Stored data:
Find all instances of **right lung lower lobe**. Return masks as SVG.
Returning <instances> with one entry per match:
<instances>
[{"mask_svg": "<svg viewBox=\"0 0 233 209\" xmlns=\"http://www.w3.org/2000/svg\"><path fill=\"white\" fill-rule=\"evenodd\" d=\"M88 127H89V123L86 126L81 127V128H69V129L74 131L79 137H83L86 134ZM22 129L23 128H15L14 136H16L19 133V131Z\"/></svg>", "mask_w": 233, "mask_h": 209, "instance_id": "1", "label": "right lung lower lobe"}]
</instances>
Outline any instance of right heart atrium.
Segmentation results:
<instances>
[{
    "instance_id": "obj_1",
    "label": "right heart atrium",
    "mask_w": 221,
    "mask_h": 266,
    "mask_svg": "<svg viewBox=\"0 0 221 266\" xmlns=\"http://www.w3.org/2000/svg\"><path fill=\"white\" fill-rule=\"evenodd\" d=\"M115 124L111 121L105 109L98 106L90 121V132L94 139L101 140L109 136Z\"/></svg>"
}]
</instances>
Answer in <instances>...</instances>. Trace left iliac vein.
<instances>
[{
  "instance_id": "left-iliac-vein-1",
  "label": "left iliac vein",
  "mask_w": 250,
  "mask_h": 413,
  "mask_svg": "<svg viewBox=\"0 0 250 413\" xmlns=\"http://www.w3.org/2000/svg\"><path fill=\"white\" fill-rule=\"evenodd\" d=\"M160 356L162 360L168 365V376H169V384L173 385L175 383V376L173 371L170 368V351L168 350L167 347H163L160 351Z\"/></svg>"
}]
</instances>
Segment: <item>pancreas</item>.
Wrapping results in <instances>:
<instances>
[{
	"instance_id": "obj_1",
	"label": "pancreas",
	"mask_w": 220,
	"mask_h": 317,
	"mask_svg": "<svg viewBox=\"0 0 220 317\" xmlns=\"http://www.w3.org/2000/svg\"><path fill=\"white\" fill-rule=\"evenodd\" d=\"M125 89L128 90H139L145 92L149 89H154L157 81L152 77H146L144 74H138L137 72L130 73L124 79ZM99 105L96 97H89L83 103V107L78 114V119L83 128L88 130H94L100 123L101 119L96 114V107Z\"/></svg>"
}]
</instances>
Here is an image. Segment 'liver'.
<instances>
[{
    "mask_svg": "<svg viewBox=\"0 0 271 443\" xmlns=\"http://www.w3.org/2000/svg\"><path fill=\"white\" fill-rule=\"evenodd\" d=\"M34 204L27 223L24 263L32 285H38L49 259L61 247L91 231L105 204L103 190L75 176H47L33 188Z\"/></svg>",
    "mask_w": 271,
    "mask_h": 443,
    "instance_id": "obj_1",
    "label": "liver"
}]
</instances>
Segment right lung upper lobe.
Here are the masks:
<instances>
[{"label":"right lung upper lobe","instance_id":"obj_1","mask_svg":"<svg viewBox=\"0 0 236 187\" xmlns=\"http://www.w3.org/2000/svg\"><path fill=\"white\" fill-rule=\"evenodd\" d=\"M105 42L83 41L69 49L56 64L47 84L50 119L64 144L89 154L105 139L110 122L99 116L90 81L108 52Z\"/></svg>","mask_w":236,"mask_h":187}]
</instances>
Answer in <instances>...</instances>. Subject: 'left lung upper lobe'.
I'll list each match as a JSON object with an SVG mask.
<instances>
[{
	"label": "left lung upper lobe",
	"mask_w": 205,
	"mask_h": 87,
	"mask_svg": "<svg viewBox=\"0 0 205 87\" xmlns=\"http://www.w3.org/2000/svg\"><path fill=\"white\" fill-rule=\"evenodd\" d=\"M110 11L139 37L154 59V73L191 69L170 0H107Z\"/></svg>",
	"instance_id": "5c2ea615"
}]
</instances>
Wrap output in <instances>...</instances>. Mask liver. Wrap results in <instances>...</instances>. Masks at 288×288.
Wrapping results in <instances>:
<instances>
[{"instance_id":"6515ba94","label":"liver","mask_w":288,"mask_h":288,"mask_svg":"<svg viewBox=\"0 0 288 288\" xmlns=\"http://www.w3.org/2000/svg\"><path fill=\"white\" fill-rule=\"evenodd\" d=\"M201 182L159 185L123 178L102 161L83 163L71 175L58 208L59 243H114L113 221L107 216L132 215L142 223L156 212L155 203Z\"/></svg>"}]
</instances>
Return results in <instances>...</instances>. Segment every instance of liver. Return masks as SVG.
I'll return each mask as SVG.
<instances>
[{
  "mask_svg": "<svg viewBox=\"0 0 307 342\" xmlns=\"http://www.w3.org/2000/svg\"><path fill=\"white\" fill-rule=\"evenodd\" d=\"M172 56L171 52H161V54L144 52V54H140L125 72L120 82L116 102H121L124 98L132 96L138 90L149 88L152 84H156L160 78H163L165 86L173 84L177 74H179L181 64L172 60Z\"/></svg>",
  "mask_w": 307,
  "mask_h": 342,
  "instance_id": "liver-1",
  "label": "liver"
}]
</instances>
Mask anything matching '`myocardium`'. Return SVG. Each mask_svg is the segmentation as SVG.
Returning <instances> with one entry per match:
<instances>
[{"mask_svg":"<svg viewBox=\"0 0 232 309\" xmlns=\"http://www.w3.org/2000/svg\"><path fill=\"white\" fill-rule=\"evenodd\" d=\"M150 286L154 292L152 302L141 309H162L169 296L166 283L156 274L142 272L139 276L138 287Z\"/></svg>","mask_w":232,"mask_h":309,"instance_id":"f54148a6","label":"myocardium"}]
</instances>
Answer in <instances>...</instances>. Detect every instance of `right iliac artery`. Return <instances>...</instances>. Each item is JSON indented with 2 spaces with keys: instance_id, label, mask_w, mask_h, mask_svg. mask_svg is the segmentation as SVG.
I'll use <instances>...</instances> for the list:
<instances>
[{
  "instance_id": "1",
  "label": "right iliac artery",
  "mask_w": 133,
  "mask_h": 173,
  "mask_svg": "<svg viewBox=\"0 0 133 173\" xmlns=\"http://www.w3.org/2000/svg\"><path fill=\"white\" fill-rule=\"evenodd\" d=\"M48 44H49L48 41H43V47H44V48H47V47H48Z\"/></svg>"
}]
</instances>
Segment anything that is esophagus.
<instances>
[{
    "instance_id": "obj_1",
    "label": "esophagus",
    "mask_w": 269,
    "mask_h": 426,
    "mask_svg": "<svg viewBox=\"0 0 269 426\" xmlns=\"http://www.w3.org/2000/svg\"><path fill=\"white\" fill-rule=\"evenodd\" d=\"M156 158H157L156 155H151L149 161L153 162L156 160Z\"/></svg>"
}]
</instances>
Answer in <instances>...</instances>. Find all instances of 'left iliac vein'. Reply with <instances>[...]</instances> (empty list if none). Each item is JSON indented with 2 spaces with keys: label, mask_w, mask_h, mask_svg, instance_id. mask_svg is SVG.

— Task objective —
Each entry above is to be printed again exactly.

— Result of this exercise —
Find all instances of **right lung lower lobe**. Return masks as SVG.
Returning <instances> with one entry per match:
<instances>
[{"mask_svg": "<svg viewBox=\"0 0 233 209\" xmlns=\"http://www.w3.org/2000/svg\"><path fill=\"white\" fill-rule=\"evenodd\" d=\"M88 127H89V123L86 126L81 127V128H69V129L74 131L79 137H83L86 134ZM22 129L23 128H15L14 136H16L19 133V131Z\"/></svg>", "mask_w": 233, "mask_h": 209, "instance_id": "1", "label": "right lung lower lobe"}]
</instances>
Outline any instance of right heart atrium.
Segmentation results:
<instances>
[{
    "instance_id": "obj_1",
    "label": "right heart atrium",
    "mask_w": 221,
    "mask_h": 266,
    "mask_svg": "<svg viewBox=\"0 0 221 266\" xmlns=\"http://www.w3.org/2000/svg\"><path fill=\"white\" fill-rule=\"evenodd\" d=\"M115 124L111 121L105 109L98 106L90 121V132L94 139L101 140L109 136Z\"/></svg>"
}]
</instances>
Answer in <instances>...</instances>. Trace left iliac vein.
<instances>
[{
  "instance_id": "left-iliac-vein-1",
  "label": "left iliac vein",
  "mask_w": 250,
  "mask_h": 413,
  "mask_svg": "<svg viewBox=\"0 0 250 413\" xmlns=\"http://www.w3.org/2000/svg\"><path fill=\"white\" fill-rule=\"evenodd\" d=\"M160 356L162 360L168 365V376H169V384L173 385L175 383V376L173 371L170 368V351L168 350L167 347H163L160 351Z\"/></svg>"
}]
</instances>
Segment: <item>pancreas</item>.
Wrapping results in <instances>:
<instances>
[{
	"instance_id": "obj_1",
	"label": "pancreas",
	"mask_w": 220,
	"mask_h": 317,
	"mask_svg": "<svg viewBox=\"0 0 220 317\" xmlns=\"http://www.w3.org/2000/svg\"><path fill=\"white\" fill-rule=\"evenodd\" d=\"M125 89L128 90H139L145 92L149 89H154L157 81L152 77H146L144 74H138L137 72L130 73L124 79ZM99 105L96 97H89L83 103V107L78 114V119L83 128L88 130H94L100 123L101 119L96 114V107Z\"/></svg>"
}]
</instances>
Here is an image. Segment 'liver'.
<instances>
[{
    "mask_svg": "<svg viewBox=\"0 0 271 443\" xmlns=\"http://www.w3.org/2000/svg\"><path fill=\"white\" fill-rule=\"evenodd\" d=\"M34 204L27 223L24 263L32 285H38L49 259L61 247L91 231L105 204L103 190L75 176H47L33 188Z\"/></svg>",
    "mask_w": 271,
    "mask_h": 443,
    "instance_id": "obj_1",
    "label": "liver"
}]
</instances>
Segment right lung upper lobe.
Here are the masks:
<instances>
[{"label":"right lung upper lobe","instance_id":"obj_1","mask_svg":"<svg viewBox=\"0 0 236 187\" xmlns=\"http://www.w3.org/2000/svg\"><path fill=\"white\" fill-rule=\"evenodd\" d=\"M105 42L83 41L69 49L56 64L47 84L50 119L64 144L89 154L105 139L110 122L99 116L90 81L108 52Z\"/></svg>","mask_w":236,"mask_h":187}]
</instances>
Answer in <instances>...</instances>. Subject: 'left lung upper lobe'.
I'll list each match as a JSON object with an SVG mask.
<instances>
[{
	"label": "left lung upper lobe",
	"mask_w": 205,
	"mask_h": 87,
	"mask_svg": "<svg viewBox=\"0 0 205 87\" xmlns=\"http://www.w3.org/2000/svg\"><path fill=\"white\" fill-rule=\"evenodd\" d=\"M110 11L139 37L154 59V73L191 69L170 0H107Z\"/></svg>",
	"instance_id": "5c2ea615"
}]
</instances>
Wrap output in <instances>...</instances>. Mask liver. Wrap results in <instances>...</instances>. Masks at 288×288.
Wrapping results in <instances>:
<instances>
[{"instance_id":"6515ba94","label":"liver","mask_w":288,"mask_h":288,"mask_svg":"<svg viewBox=\"0 0 288 288\" xmlns=\"http://www.w3.org/2000/svg\"><path fill=\"white\" fill-rule=\"evenodd\" d=\"M201 182L159 185L123 178L102 161L83 163L71 175L58 208L59 243H114L113 221L107 216L132 215L142 223L156 212L155 203Z\"/></svg>"}]
</instances>
Return results in <instances>...</instances>. Segment every instance of liver. Return masks as SVG.
I'll return each mask as SVG.
<instances>
[{
  "mask_svg": "<svg viewBox=\"0 0 307 342\" xmlns=\"http://www.w3.org/2000/svg\"><path fill=\"white\" fill-rule=\"evenodd\" d=\"M172 56L171 52H161V54L144 52V54H140L125 72L120 82L116 102H121L124 98L132 96L138 90L149 88L152 84H156L160 78H163L165 86L173 84L177 74H179L181 64L172 60Z\"/></svg>",
  "mask_w": 307,
  "mask_h": 342,
  "instance_id": "liver-1",
  "label": "liver"
}]
</instances>
Mask anything matching '`myocardium`'. Return SVG. Each mask_svg is the segmentation as SVG.
Returning <instances> with one entry per match:
<instances>
[{"mask_svg":"<svg viewBox=\"0 0 232 309\" xmlns=\"http://www.w3.org/2000/svg\"><path fill=\"white\" fill-rule=\"evenodd\" d=\"M150 286L154 292L152 302L141 309H162L169 296L166 283L156 274L142 272L139 276L138 287Z\"/></svg>","mask_w":232,"mask_h":309,"instance_id":"f54148a6","label":"myocardium"}]
</instances>
Answer in <instances>...</instances>. Detect every instance of `right iliac artery`. Return <instances>...</instances>. Each item is JSON indented with 2 spaces with keys: instance_id, label, mask_w, mask_h, mask_svg. mask_svg is the segmentation as SVG.
I'll use <instances>...</instances> for the list:
<instances>
[{
  "instance_id": "1",
  "label": "right iliac artery",
  "mask_w": 133,
  "mask_h": 173,
  "mask_svg": "<svg viewBox=\"0 0 133 173\" xmlns=\"http://www.w3.org/2000/svg\"><path fill=\"white\" fill-rule=\"evenodd\" d=\"M48 44H49L48 41H43V47H44V48H47V47H48Z\"/></svg>"
}]
</instances>
Segment anything that is esophagus.
<instances>
[{
    "instance_id": "obj_1",
    "label": "esophagus",
    "mask_w": 269,
    "mask_h": 426,
    "mask_svg": "<svg viewBox=\"0 0 269 426\" xmlns=\"http://www.w3.org/2000/svg\"><path fill=\"white\" fill-rule=\"evenodd\" d=\"M156 158H157L156 155H151L149 161L153 162L156 160Z\"/></svg>"
}]
</instances>
Answer in <instances>...</instances>. Find all instances of 'left iliac vein'. Reply with <instances>[...]</instances> (empty list if none). Each item is JSON indented with 2 spaces with keys: label, mask_w, mask_h, mask_svg, instance_id. mask_svg is SVG.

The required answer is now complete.